Comprehensive product labelling in many cases was lacking.  Though 9 models were labelled with the expiry date, only 2 carried both the expiry date and the period after opening.  1 model was found without even an expiry date; another was without any information on its Hong Kong supplier and means of contact.  Further, 9 models were labelled in English only which does not meet the needs of consumers that are Chinese literal only. 

Fragrances are a frequent cause of allergy.  According to the products/ingredient list on each, 9 models were labelled with fragrance allergen/aroma ingredients, 4 contained 1 fragrance allergen while the other 3 from 3 to 6 and 10 fragrance allergens.  Consumers allergic to certain fragrances should be careful.

Whether or not mineral oil substances adversely affect the human body remains inconclusive.  Both the European Union and Mainland China permit the use of mineral oils in the ingredients of cosmetics products.  But research in recent years have noted that lip balm could easily be ingested orally into the body; and mineral oils may contain mineral oil saturated hydrocarbons (MOSH) and mineral oil aromatic hydrocarbons (MOAH).  The former could accumulate in several body tissues including adipose, lymph nodes, spleen and liver while some of the latter are suspected to be genotoxic and carcinogenic.

Although existing legislation does not prohibit the use of mineral oils in the manufacture of lip balms, manufacturers are called upon to reduce the MOSH and MOAH content to ensure their products have minimal impact on the health of consumers.

In the choice of lip balm, consumers can find out from the ingredient list that the product may have mineral oils substances if it contains: petroleum, paraffinum liquidum/mineral oil, paraffin, cera microcristallina/microcrystalline wax, ceresin/ozokerite, synthetic wax, polyethylene, polybutene, and polyisobutene, etc.
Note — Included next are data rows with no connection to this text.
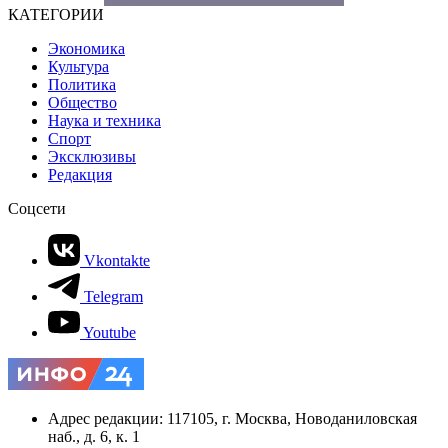
КАТЕГОРИИ
Экономика
Культура
Политика
Общество
Наука и техника
Спорт
Эксклюзивы
Редакция
Соцсети
Vkontakte
Telegram
Youtube
Адрес редакции: 117105, г. Москва, Новоданиловская
наб., д. 6, к. 1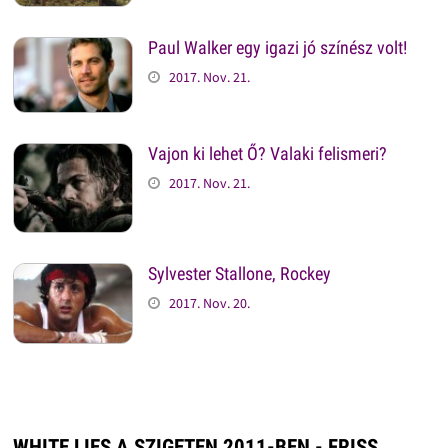
Paul Walker egy igazi jó színész volt!
2017. Nov. 21.
Vajon ki lehet Ő? Valaki felismeri?
2017. Nov. 21.
Sylvester Stallone, Rockey
2017. Nov. 20.
WHITE LIES A SZIGETEN 2011-BEN - FRISS,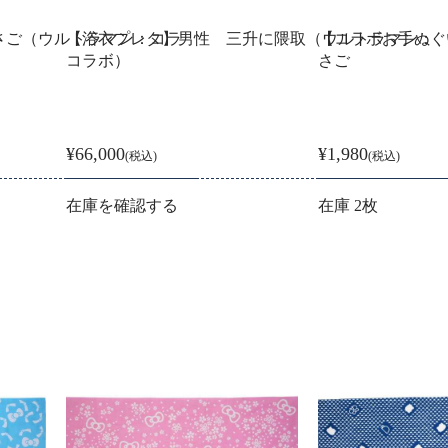
さご（ウルトラマン：コラ
【浴衣プレタ】男性 三升に隈取（ウルトラマン：
【コラボお手ぬぐい】 
コラボ）
さご
¥66,000
¥1,980
(税込)
(税込)
在庫を確認する
在庫 2枚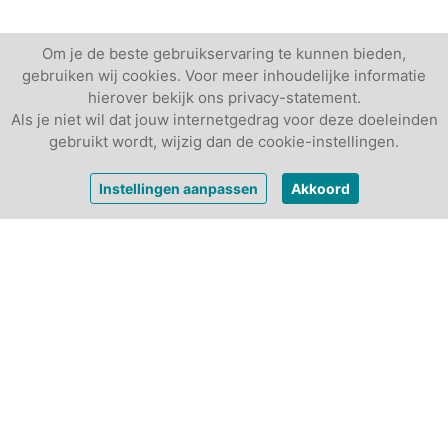
Om je de beste gebruikservaring te kunnen bieden,
gebruiken wij cookies. Voor meer inhoudelijke informatie
hierover bekijk ons privacy-statement.
Als je niet wil dat jouw internetgedrag voor deze doeleinden
gebruikt wordt, wijzig dan de cookie-instellingen.
vanaf
€ 500,-
Vrijblijvende offerte
Instellingen aanpassen
Akkoord
per dagdeel
Andere vergaderlocaties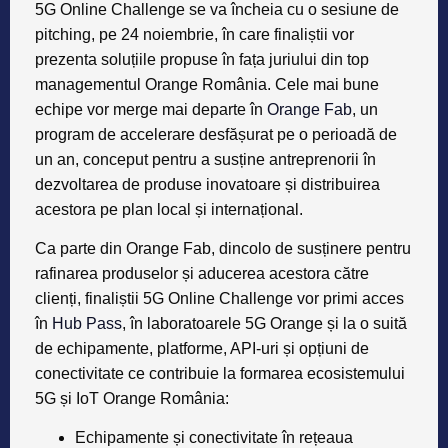
5G Online Challenge se va încheia cu o sesiune de
pitching, pe 24 noiembrie, în care finaliștii vor
prezenta soluțiile propuse în fața juriului din top
managementul Orange România. Cele mai bune
echipe vor merge mai departe în
Orange Fab
, un
program de accelerare desfășurat pe o perioadă de
un an, conceput pentru a susține antreprenorii în
dezvoltarea de produse inovatoare și distribuirea
acestora pe plan local și internațional.
Ca parte din Orange Fab, dincolo de susținere pentru
rafinarea produselor și aducerea acestora către
clienți, finaliștii 5G Online Challenge vor primi acces
în
Hub Pass
, în laboratoarele 5G Orange și la o suită
de echipamente, platforme, API-uri și opțiuni de
conectivitate ce contribuie la formarea ecosistemului
5G și IoT Orange România:
Echipamente și conectivitate în rețeaua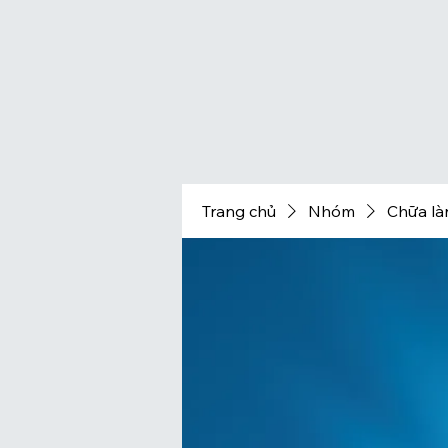
Trang chủ
Nhóm
Chữa làn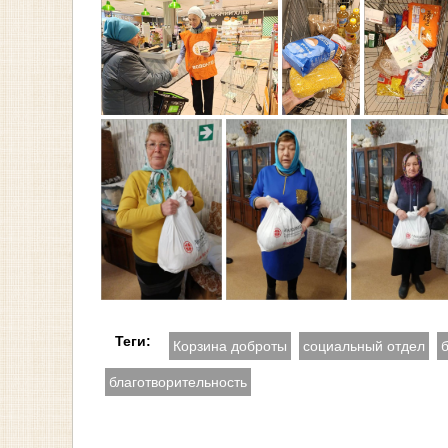
Теги:
Корзина доброты
социальный отдел
благотворительность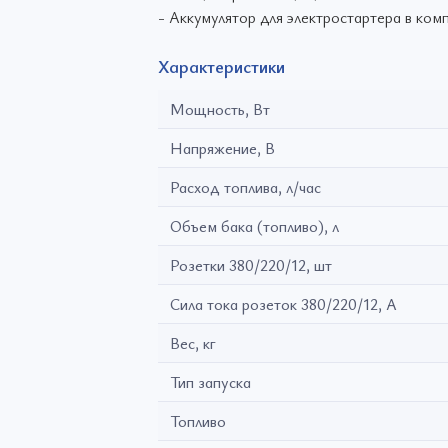
- Аккумулятор для электростартера в ком
Характеристики
Мощность, Вт
Напряжение, В
Расход топлива, л/час
Объем бака (топливо), л
Розетки 380/220/12, шт
Сила тока розеток 380/220/12, А
Вес, кг
Тип запуска
Топливо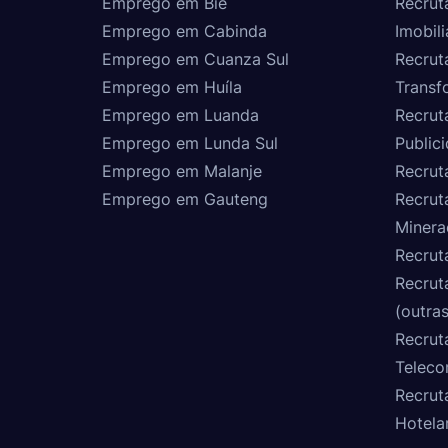
Emprego em Bié
Recrut
Emprego em Cabinda
Imobili
Emprego em Cuanza Sul
Recrut
Emprego em Huíla
Transf
Emprego em Luanda
Recrut
Emprego em Lunda Sul
Public
Emprego em Malanje
Recrut
Emprego em Gauteng
Recrut
Minera
Recrut
Recrut
(outras
Recrut
Teleco
Recrut
Hotela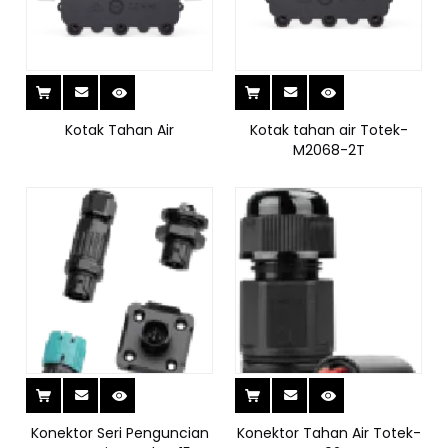
Kotak Tahan Air
Kotak tahan air Totek-
M2068-2T
Konektor Seri Penguncian
Konektor Tahan Air Totek-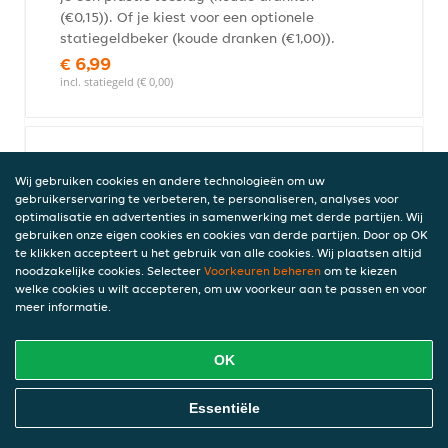
(€0,15)). Of je kiest voor een optionele
statiegeldbeker (koude dranken (€1,00)).
€ 6,99
incl. statiegeld (€ 0,00)
Happy Meal Cheeseburger met
Wij gebruiken cookies en andere technologieën om uw
Boekje
gebruikerservaring te verbeteren, te personaliseren, analyses voor
Happy Meal met een burger van rundvlees
optimalisatie en advertenties in samenwerking met derde partijen. Wij
met Cheddar Smeltkaas, ketchup,
gebruiken onze eigen cookies en cookies van derde partijen. Door op OK
mosterd, uitjes en augurk op een speciaal
te klikken accepteert u het gebruik van alle cookies. Wij plaatsen altijd
noodzakelijke cookies. Selecteer
Voorkeuren beheren
om te kiezen
hamburgerbroodje. *Bij bezorgen betaal je
welke cookies u wilt accepteren, om uw voorkeur aan te passen en voor
een plastic toeslag (koude dranken
meer informatie.
(€0,15)). Of je kiest voor een optionele
statiegeldbeker (koude dranken (€1,00)).
€ 6,99
OK
incl. statiegeld (€ 0,00)
Online Eten Bestellen
Essentiële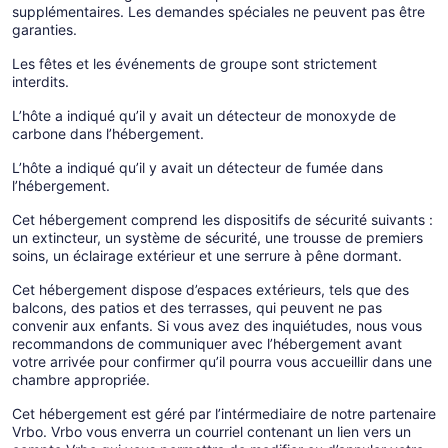
supplémentaires. Les demandes spéciales ne peuvent pas être
garanties.
Les fêtes et les événements de groupe sont strictement
interdits.
L’hôte a indiqué qu’il y avait un détecteur de monoxyde de
carbone dans l’hébergement.
L’hôte a indiqué qu’il y avait un détecteur de fumée dans
l’hébergement.
Cet hébergement comprend les dispositifs de sécurité suivants :
un extincteur, un système de sécurité, une trousse de premiers
soins, un éclairage extérieur et une serrure à pêne dormant.
Cet hébergement dispose d’espaces extérieurs, tels que des
balcons, des patios et des terrasses, qui peuvent ne pas
convenir aux enfants. Si vous avez des inquiétudes, nous vous
recommandons de communiquer avec l’hébergement avant
votre arrivée pour confirmer qu’il pourra vous accueillir dans une
chambre appropriée.
Cet hébergement est géré par l’intérmediaire de notre partenaire
Vrbo. Vrbo vous enverra un courriel contenant un lien vers un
Regular users of lip balm, young babies and children should possibly avoid choosing lip care products with mineral oils.  Parents should be wary that some lip balm may have added special aroma and taste that children may be tempted by its taste and lick their lips all too often or use the balm many times, thus increasing the amount of mineral oil substances that may be ingested orally.
In the purchase and use of lip balm, consumers can follow the following suggestions:

  • Some of the products’ melting point may be a bit higher, do not use in great haste but apply several times more to allow enough balm to melt deep into the lip;
  • If the problem of dry lips becomes more serious, use the balm liberally every day to keep its moisturizing effect longer;
  • If you have developed lip infection or cold sores, cease using the lip balm stick to avoid infectious contagion repeatedly;
  • If you stay outdoors for a prolonged period of time, choose lip balm with sunscreen protection.